11 minute read.
Crossref’s DOI Event Tracker Pilot
Crossref’s “DOI Event Tracker Pilot”- 11 million+ DOIs & 64 million+ events. You can play with it at: http://goo.gl/OxImJa
Tracking DOI Events
So have you been wondering what we’ve been doing since we posted about the experiments we were conducting using PLOS’s open source ALM code? A lot, it turns out. About a week after our post, we were contacted by a group of our members from OASPA who expressed an interest in working with the system. Apparently they were all about to conduct similar experiments using the ALM code, and they thought that it might be more efficient and interesting if they did so together using our installation. Yippee. Publishers working together. That’s what we’re all about.
So we convened the interested parties and had a meeting to discuss what problems they were trying to solve and how Crossref might be able to help them. That early meeting came to a consensus on a number of issues:
- The group was interested in exploring the role Crossref could play in providing an open, common infrastructure to track activities around DOIs, they were not interested in having Crossref play a role in the value-add services of reporting on an interpreting the meaning of said activities.
- The working group needed representatives from multiple stakeholders in the industry. Not just open access publishers from OASPA, but from subscription based publishers, funders, researchers and third party service providers as well.
- That it was desirable to conduct a pilot to see if the proposed approach was both technically feasible and financially sustainable.
And so after that meeting, the “experiment” graduated to becoming a “pilot.” This Crossref pilot is based on the premise that the infrastructure involved in tracking common information about “DOI events” can be usefully separated from the value-added services of analysing and presenting these events in the form of qualitative indicators. There are many forms of events and interactions which may be of interest. Service providers will wish to analyse, aggregate and present those in a range of different ways depending on the customer and their problem. The capture of the underlying events can be kept separate from those services.

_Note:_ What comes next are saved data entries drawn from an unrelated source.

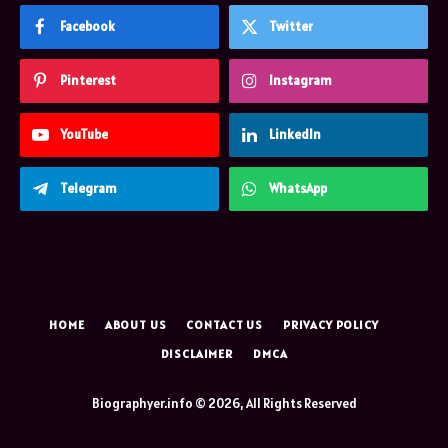
Facebook
Twitter
Pinterest
Instagram
YouTube
LinkedIn
Telegram
WhatsApp
HOME
ABOUT US
CONTACT US
PRIVACY POLICY
DISCLAIMER
DMCA
Biographyer.info © 2026, All Rights Reserved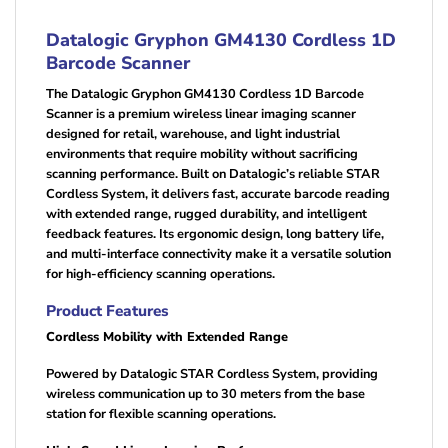
Datalogic Gryphon GM4130 Cordless 1D
Barcode Scanner
The Datalogic Gryphon GM4130 Cordless 1D Barcode
Scanner is a premium wireless linear imaging scanner
designed for retail, warehouse, and light industrial
environments that require mobility without sacrificing
scanning performance. Built on Datalogic’s reliable STAR
Cordless System, it delivers fast, accurate barcode reading
with extended range, rugged durability, and intelligent
feedback features. Its ergonomic design, long battery life,
and multi-interface connectivity make it a versatile solution
for high-efficiency scanning operations.
Product Features
Cordless Mobility with Extended Range
Powered by Datalogic STAR Cordless System, providing
wireless communication up to 30 meters from the base
station for flexible scanning operations.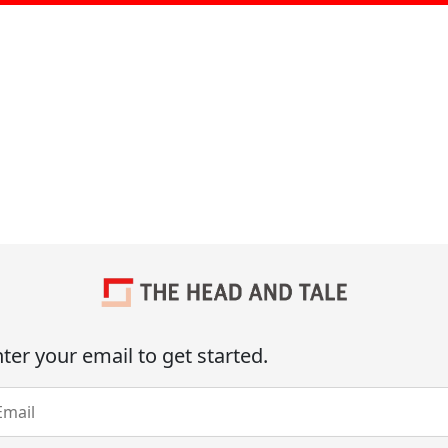
ter your email to get started.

In order to ensure that the Crossref pilot is not mistaken for some sub rosa attempt to establish new metrics for evaluating scholarly output, we also decided eschew any moniker that includes the word “metrics” or synonyms. So the “ALM Experiment” is dead. Long live the “”DOI Event Tracker” (DET) pilot. Similarly PLOS’s open source “ALM software” has been resurrected under the name “Lagotto.”
The Technical Issues
Crossref members are interested in knowing about “events” relating to the DOIs that identify their content. But our members face a now-classic problem. There are a large number of sources for scholarly publications (3k+ Crossref members) and that list is still growing. Similarly, there are an unbounded number of potential sources for usage information. For example:
- Supplemental and grey literature (e.g. data, software, working papers)
- Orthogonal professional literature (e.g. patents, legal documents, governmental/NGO/IGO reports, consultation reports, professional trade literature).

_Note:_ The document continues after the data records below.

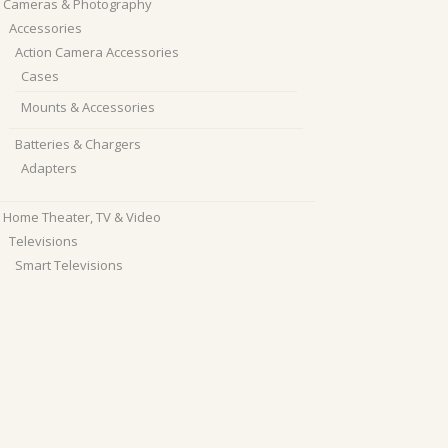
Cameras & Photography
Accessories
Action Camera Accessories
Cases
Mounts & Accessories
Batteries & Chargers
Adapters
Home Theater, TV & Video
Televisions
Smart Televisions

- Scholarly tools (e.g. citation management systems, text and data mining applications).
- Secondary outlets for scholarly literature (institutional and disciplinary repositories, A&I services).
- Mainstream media (e.g. BBC, New York Times).

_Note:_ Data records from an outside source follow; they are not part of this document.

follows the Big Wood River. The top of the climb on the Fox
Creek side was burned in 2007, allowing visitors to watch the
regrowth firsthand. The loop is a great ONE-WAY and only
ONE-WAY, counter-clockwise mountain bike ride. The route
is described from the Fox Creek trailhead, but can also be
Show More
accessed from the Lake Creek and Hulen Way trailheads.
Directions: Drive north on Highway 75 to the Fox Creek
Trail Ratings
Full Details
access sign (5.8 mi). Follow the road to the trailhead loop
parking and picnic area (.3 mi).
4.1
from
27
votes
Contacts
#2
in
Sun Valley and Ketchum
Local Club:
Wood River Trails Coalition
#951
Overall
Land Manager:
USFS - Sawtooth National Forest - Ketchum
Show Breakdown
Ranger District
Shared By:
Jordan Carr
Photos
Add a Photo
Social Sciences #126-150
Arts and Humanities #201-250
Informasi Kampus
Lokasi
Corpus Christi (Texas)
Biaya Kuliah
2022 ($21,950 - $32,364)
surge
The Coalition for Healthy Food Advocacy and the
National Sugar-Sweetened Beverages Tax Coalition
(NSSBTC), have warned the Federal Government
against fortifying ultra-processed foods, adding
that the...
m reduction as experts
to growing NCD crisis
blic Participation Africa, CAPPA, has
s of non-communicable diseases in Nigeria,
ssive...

- Social media (e.g. Wikipedia, Twitter, Facebook, Blogs, Yo).
Finally, there is a broad and growing audience of stakeholders who are interested in seeing how the literature is being used. The audience includes publishers themselves as well as funders, researchers, institutions, policy makers and citizens.
Publishers (or other stakeholders) could conceivably each choose to run their own system to collect this information and redistribute it to interested parties. Or they can work with a vendor to do the same. But either case, they would face the following problems:
- The N sources will change. New ones will emerge. Old ones will vanish.
- The N audiences will change. New ones will emerge. Old ones will vanish.
- Each publisher/vendor will need to deal with N source’s different APIs, rate limits, T&Cs, data licenses, etc. This is a logistical headache for both the publishers/vendors and for the sources.
- Each audience will need to deal with N publisher/vendor APIs, rate limits, T&Cs, data licenses, etc. This is a logistical headache for both the audiences and for the publishers.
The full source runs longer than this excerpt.